Media/Entertainment

Google Does Web Another Favor

Sandy Brown

12/20/05 - 06:08 AM EST

The $1 billion price Google(GOOG Quote - Cramer on GOOG - Stock Picks) is reportedly about to pay for 5% of America Online strikes some as rich, but richer still could be the benefits that accrue to several Google peers if the deal goes through.

Come Wednesday, the Time Warner board is expected to ratify the sale, which implies an overall value for the online service of $20 billion. The deal has elicited customary protestation from Carl Icahn, who is waging a loud proxy battle with the media company's leadership. Icahn published an open letter to Time Warner warning management about the possible implications of their actions on Monday.

The rest of Wall Street seems less troubled by the transaction.

Goldman Sachs analyst Anthony Noto said in a research note Monday that the potential deal is a net positive for Time Warner, Google(GOOG Quote - Cramer on GOOG - Stock Picks) and even Yahoo!(YHOO Quote - Cramer on YHOO - Stock Picks).

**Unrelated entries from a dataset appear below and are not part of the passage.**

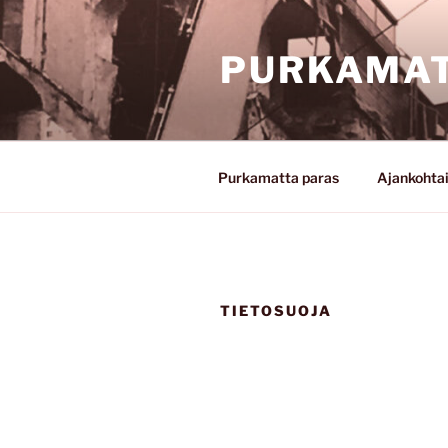
Siirry
sisältöön
PURKAMAT
Purkamatta paras
Ajankohta
TIETOSUOJA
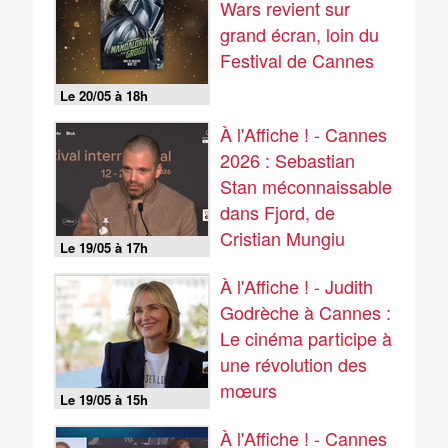
Wars revient sur
grand écran, loin du
Festival de Cannes
Le 20/05 à 18h
À l'Affiche ! - Cannes
2026 : Sebastian
Stan méconnaissable
dans Fjord, de
Cristian Mungiu
Le 19/05 à 17h
À l'Affiche ! - Judith
Godrèche à Cannes :
Le cinéma participe à
une révolution des
mœurs
Le 19/05 à 15h
À l'Affiche ! - Cannes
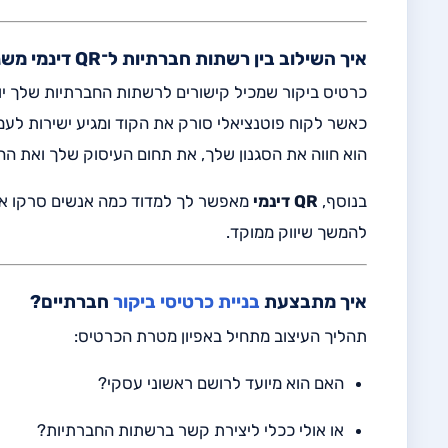
איך השילוב בין רשתות חברתיות ל־QR דינמי משנה את חוויית המשתמש
כרטיס ביקור שמכיל קישורים לרשתות החברתיות שלך יוצר
כאשר לקוח פוטנציאלי סורק את הקוד ומגיע ישירות לעמ
הוא חווה את הסגנון שלך, את תחום העיסוק שלך ואת הה
בנוסף,
QR דינמי
מאפשר לך למדוד כמה אנשים סרקו את ה
להמשך שיווק ממוקד.
איך מתבצעת
בניית כרטיסי ביקור
חברתיים?
תהליך העיצוב מתחיל באפיון מטרת הכרטיס:
האם הוא מיועד לרושם ראשוני עסקי?
או אולי ככלי ליצירת קשר ברשתות החברתיות?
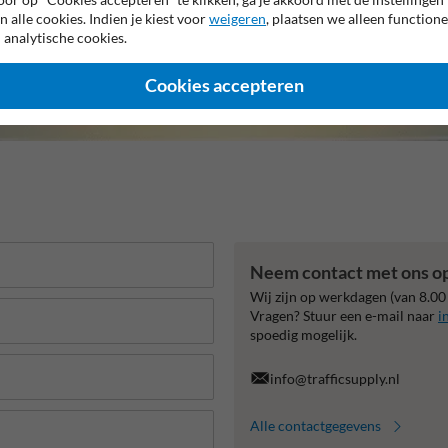
n alle cookies. Indien je kiest voor
weigeren
, plaatsen we alleen functione
 analytische cookies.
Cookies accepteren
Neem contact met ons o
Wij zijn op werkdagen (van 8.00
Vragen? Stuur een e-mail naar
i
spoedig mogelijk.
info@trafficsupply.nl
Alle contactgegevens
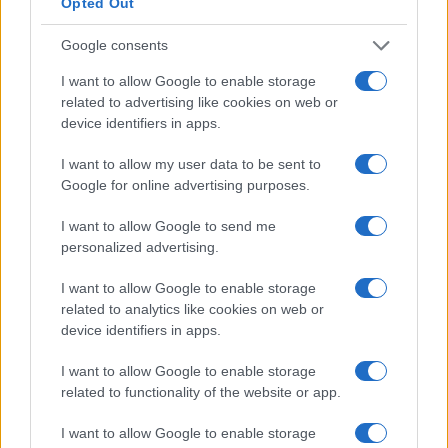
Opted Out
numeri sembrano supportare la teoria. L’aumento
medio della retribuzione durante il cambio di lavoro
Google consents
è di circa il 10% in più rispetto al consueto aumento
I want to allow Google to enable storage
di stipendio.
related to advertising like cookies on web or
device identifiers in apps.
Se puoi permetterti i costi dell’istruzione superiore,
I want to allow my user data to be sent to
ne vale sicuramente la pena. Dovresti essere in
Google for online advertising purposes.
grado di recuperare i costi in circa un anno circa.
I want to allow Google to send me
Differenza salariale tipica per istruzione
personalized advertising.
per la maggior parte delle carriere
I want to allow Google to enable storage
related to analytics like cookies on web or
device identifiers in apps.
I want to allow Google to enable storage
Confronto salariale degli ingegneri
related to functionality of the website or app.
aerospaziali per genere
I want to allow Google to enable storage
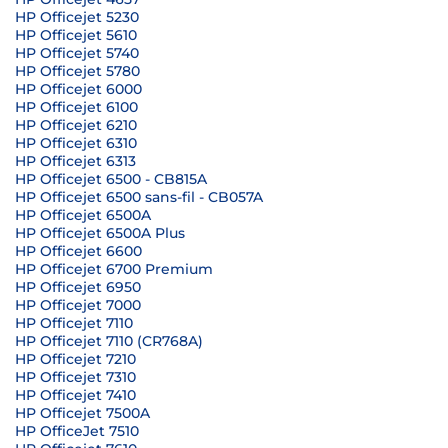
HP Officejet 5230
HP Officejet 5610
HP Officejet 5740
HP Officejet 5780
HP Officejet 6000
HP Officejet 6100
HP Officejet 6210
HP Officejet 6310
HP Officejet 6313
HP Officejet 6500 - CB815A
HP Officejet 6500 sans-fil - CB057A
HP Officejet 6500A
HP Officejet 6500A Plus
HP Officejet 6600
HP Officejet 6700 Premium
HP Officejet 6950
HP Officejet 7000
HP Officejet 7110
HP Officejet 7110 (CR768A)
HP Officejet 7210
HP Officejet 7310
HP Officejet 7410
HP Officejet 7500A
HP OfficeJet 7510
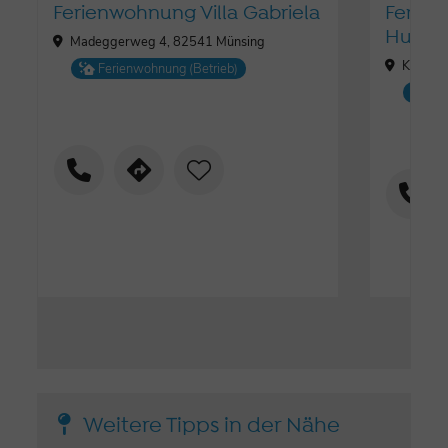
Ferienwohnung Villa Gabriela
Ferien
Huber
Madeggerweg 4, 82541 Münsing
Keibich
Ferienwohnung (Betrieb)
Fe
Weitere Tipps in der Nähe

Noto says that while the implied value of Google's 5% stake is at the high end of Goldman's estimate, "a deal may provide AOL with some of the [traffic, tech, search and global] elements that a partner must provide to stop AOL's leaky bucket issue and unlock its option value."

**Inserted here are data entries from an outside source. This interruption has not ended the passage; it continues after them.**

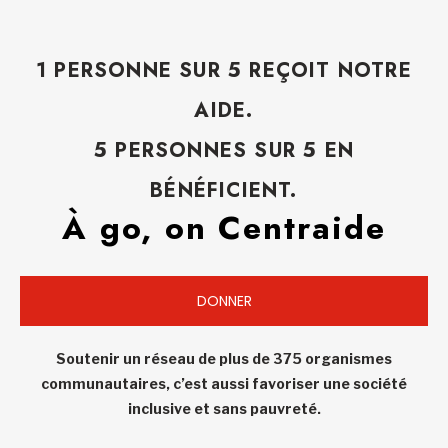
1 PERSONNE SUR 5 REÇOIT NOTRE
AIDE.
5 PERSONNES SUR 5 EN
BÉNÉFICIENT.
À go, on Centraide
DONNER
Soutenir un réseau de plus de 375 organismes
communautaires, c’est aussi favoriser une société
inclusive et sans pauvreté.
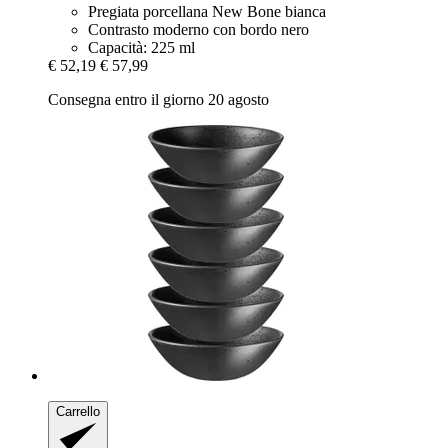
Pregiata porcellana New Bone bianca
Contrasto moderno con bordo nero
Capacità: 225 ml
€ 52,19
€ 57,99
Consegna entro il giorno 20 agosto
Carrello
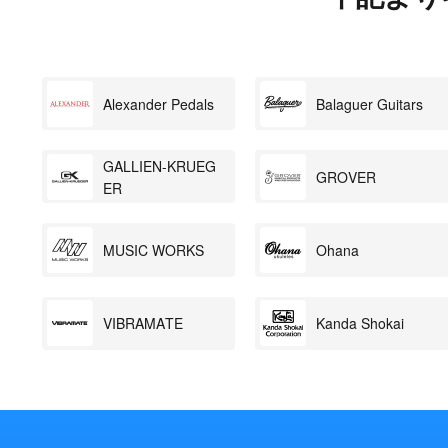
Alexander Pedals
Balaguer Guitars
GALLIEN-KRUEG
GROVER
ER
MUSIC WORKS
Ohana
VIBRAMATE
Kanda Shokai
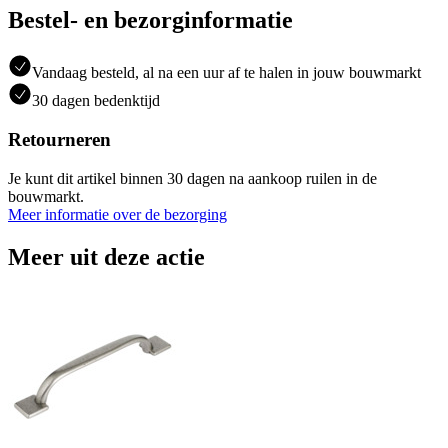
Bestel- en bezorginformatie
Vandaag besteld, al na een uur af te halen in jouw bouwmarkt
30 dagen bedenktijd
Retourneren
Je kunt dit artikel binnen 30 dagen na aankoop ruilen in de
bouwmarkt.
Meer informatie over de bezorging
Meer uit deze actie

Google and Yahoo! benefit, Goldman says, because the deal will prevent Microsoft(MSFT Quote - Cramer on MSFT - Stock Picks) from doubling its scale in search. (Microsoft had been negotiating for the same stake.) Goldman does and seeks to do business with Google, Yahoo! and Time Warner.

A $20 billion price tag for AOL should be taken with a grain of salt because Google has a strong motive to pursue the stake, other analysts note. Google is willing to pay it "because they don't want to lose the business with AOL to Microsoft," says one.

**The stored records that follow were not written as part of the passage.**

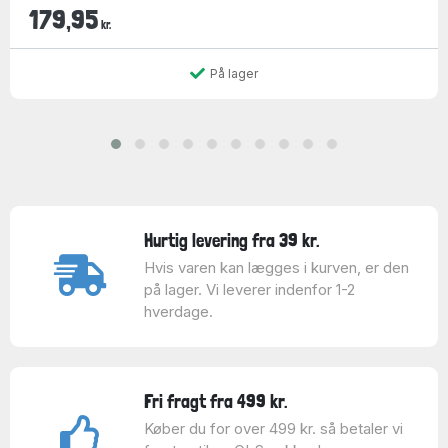
179,95
kr.
På lager
Hurtig levering fra 39 kr.
Hvis varen kan lægges i kurven, er den
på lager. Vi leverer indenfor 1-2
hverdage.
Fri fragt fra 499 kr.
Køber du for over 499 kr. så betaler vi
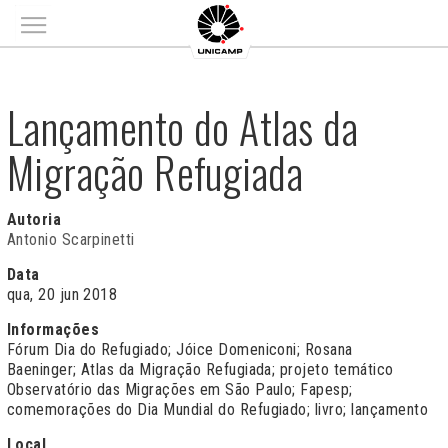
Main menu
Lançamento do Atlas da
Migração Refugiada
Autoria
Antonio Scarpinetti
Data
qua, 20 jun 2018
Informações
Fórum Dia do Refugiado; Jóice Domeniconi; Rosana
Baeninger; Atlas da Migração Refugiada; projeto temático
Observatório das Migrações em São Paulo; Fapesp;
comemorações do Dia Mundial do Refugiado; livro; lançamento
Local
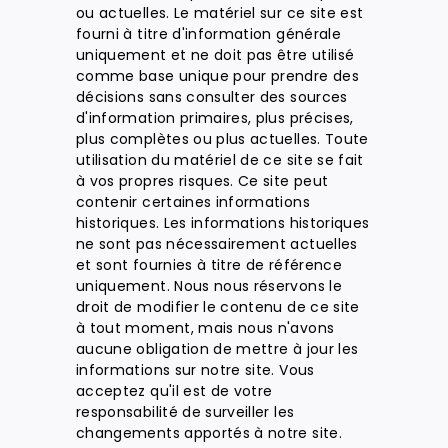
ou actuelles. Le matériel sur ce site est
fourni à titre d'information générale
uniquement et ne doit pas être utilisé
comme base unique pour prendre des
décisions sans consulter des sources
d'information primaires, plus précises,
plus complètes ou plus actuelles. Toute
utilisation du matériel de ce site se fait
à vos propres risques. Ce site peut
contenir certaines informations
historiques. Les informations historiques
ne sont pas nécessairement actuelles
et sont fournies à titre de référence
uniquement. Nous nous réservons le
droit de modifier le contenu de ce site
à tout moment, mais nous n'avons
aucune obligation de mettre à jour les
informations sur notre site. Vous
acceptez qu'il est de votre
responsabilité de surveiller les
changements apportés à notre site.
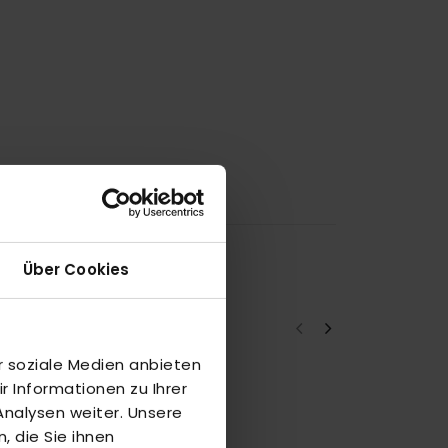
Über Cookies
r soziale Medien anbieten
 Informationen zu Ihrer
B
nalysen weiter. Unsere
5
 die Sie ihnen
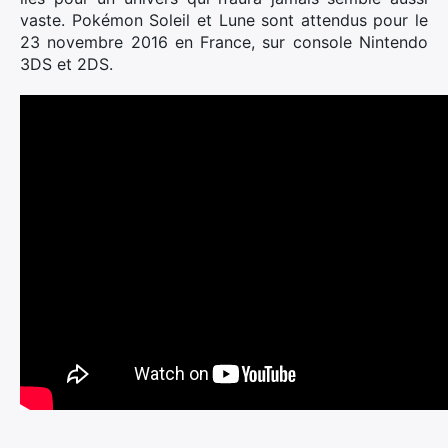
vaste. Pokémon Soleil et Lune sont attendus pour le
23 novembre 2016 en France, sur console Nintendo
3DS et 2DS.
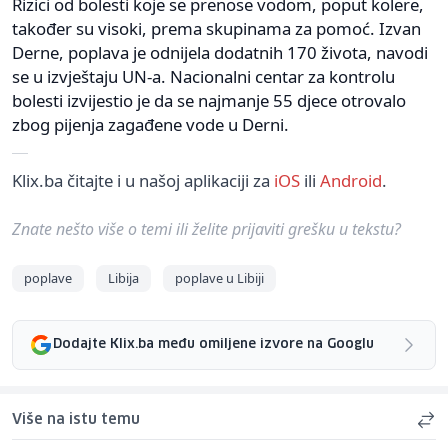
Rizici od bolesti koje se prenose vodom, poput kolere,
također su visoki, prema skupinama za pomoć. Izvan
Derne, poplava je odnijela dodatnih 170 života, navodi
se u izvještaju UN-a. Nacionalni centar za kontrolu
bolesti izvijestio je da se najmanje 55 djece otrovalo
zbog pijenja zagađene vode u Derni.
Klix.ba čitajte i u našoj aplikaciji za
iOS
ili
Android
.
Znate nešto više o temi ili želite prijaviti grešku u tekstu?
poplave
Libija
poplave u Libiji
Dodajte Klix.ba među omiljene izvore na Googlu
Više na istu temu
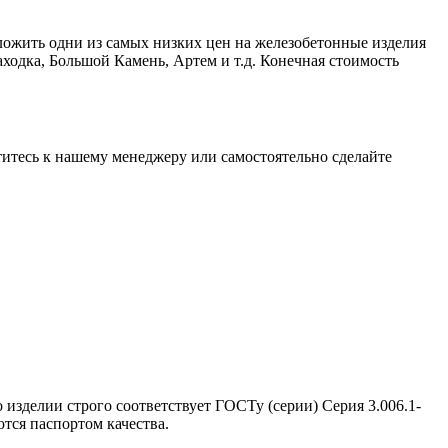
ложить одни из самых низких цен на железобетонные изделия
ходка, Большой Камень, Артем и т.д. Конечная стоимость
атитесь к нашему менеджеру или самостоятельно сделайте
 изделии строго соответствует ГОСТу (серии) Серия 3.006.1-
тся паспортом качества.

"I don't think the Street is buying a $20 billion valuation on AOL at this point," the analyst says. "Investors want proof that the service is growing ad revenue by more than mid- to high-single digits."

Either way, the transaction isn't prompting a broad re-evaluation of Time Warner's worth. News of the possible deal only moved the needle slightly last week. Time Warner shares lost a nickel on Monday.

Jessica Reif Cohen, the Merrill Lynch analyst covering Time Warner, values AOL at about $20 billion based on 2006 estimates. Goldman's Noto has previously said, "Time Warner's valuation already had an implied value of $16 billion to $20 billion for AOL." He also points out that "investors might not want to give Time Warner credit for a full $20 billion given only 5% of the asset might be sold at that amount."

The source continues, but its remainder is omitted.